Kanew, also the dad of a 2-year-old son, spoke before the Williamson County Board of Education, which last week, just before the start of school, approved a temporary mask requirement for elementary school students, staff and visitors until Sept. 21, according to the school district's website.
The school board's ruling prompted an outcry from groups who opposed the mask requirement. Videos shared on social media showed people wearing masks heckled and confronted as they left the special session where the board ruled on masks.
Kanew said he had not planned to speak at Monday's meeting, which he attended to cover for his website, TN Holler, but decided to do so when he saw so many people speaking out against masks in schools.
"It just seemed important for the school board to hear that there are other voices out there," Kanew told "Good Morning America." "I just hope people will really continue to make their voices heard, especially in counties like ours where we can sometimes be drowned out by the other side of this discussion."
Both the Centers for Disease Control and Prevention and the American Academy of Pediatrics, an organization of nearly 70,000 pediatricians, have called for schools to enforce universal masking mandates as the United States experiences a COVID-19 surge, including among children, brought on by the delta variant and low vaccination rates.
Some governors in states like Florida and Texas have banned mask mandates and threatened to remove local school officials who break state rules and require masks for students. In Tennessee, Gov. Bill Lee this week signed an executive order requiring schools to allow parents to opt their children out of a school mask mandate.
Kanew said his daughter told him she is one of just a few students in her class to wear a mask, but will continue to wear one regardless.
"To her credit, she's totally seemed to understand that concept of helping other people and we've reiterated that to her over and over again," he said. "We just tell her that we want to keep everybody safe and the more people that wear masks, the safer everybody can be and the sooner we can get back to not wearing masks."
"She fully understands that and I wish more people would stop making this political and start making it more about taking care of each other," Kanew added. "At the end of the day, we should be doing everything we possibly can to keep our kids in school and to get back to some sense of normal, and if masks are a path to that, that seems like a small price to pay."
Kanew said his speech before the school board was met with silence in-person, but that he has received thousands of supportive comments on social media and has also been thanked in-person by members of his local community.
"[A school board member] said at the meeting that she'd gotten over 1,000 emails about this issue and over 700 of them were in favor of a mask mandate, so she reminded the people in the room that they may be a majority in that room but and doesn't necessarily reflect the reality of the greater situation," he said. "You can't judge based on who shows up to kick and scream."
In his speech, Kanew also provided a counterpoint to parents claiming on behalf of their kids a religious exemption from wearing a mask.
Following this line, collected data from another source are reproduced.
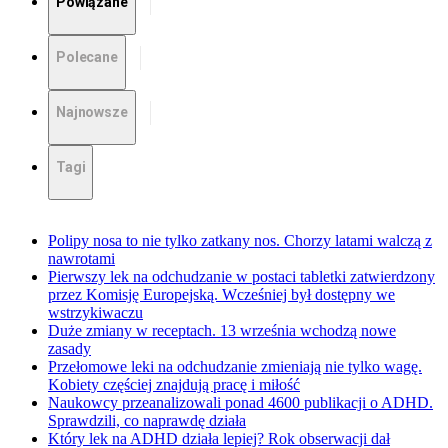
Powiązane
Polecane
Najnowsze
Tagi
Polipy nosa to nie tylko zatkany nos. Chorzy latami walczą z
nawrotami
Pierwszy lek na odchudzanie w postaci tabletki zatwierdzony
przez Komisję Europejską. Wcześniej był dostępny we
wstrzykiwaczu
Duże zmiany w receptach. 13 września wchodzą nowe
zasady
Przełomowe leki na odchudzanie zmieniają nie tylko wagę.
Kobiety częściej znajdują pracę i miłość
Naukowcy przeanalizowali ponad 4600 publikacji o ADHD.
Sprawdzili, co naprawdę działa
Który lek na ADHD działa lepiej? Rok obserwacji dał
"I asked a pastor friend of mine and he was very clear that there was no actual biblical justification for using the Bible to get out of a mask mandate passed by a majority of this elected board," he said. "But thousands are doing it anyway, calling it a religious exemption, which is frankly just sad. Avoiding masks is not in the Bible, but taking care of others is."
Kanew told "GMA" that although he had not planned on speaking out publicly amid the mask debate, he is glad he did and hopes his example encourages others to do the same.
"I think it's important to put a face on some of these disagreements whenever possible and actually see the humanity in each other," he said. "It's easy to hide behind our social media screens and keyboard and I think it's good to get out and talk with each other. It doesn't mean you're going to agree with everybody, but at least you can be reminded that we're all trying to do what we think is right."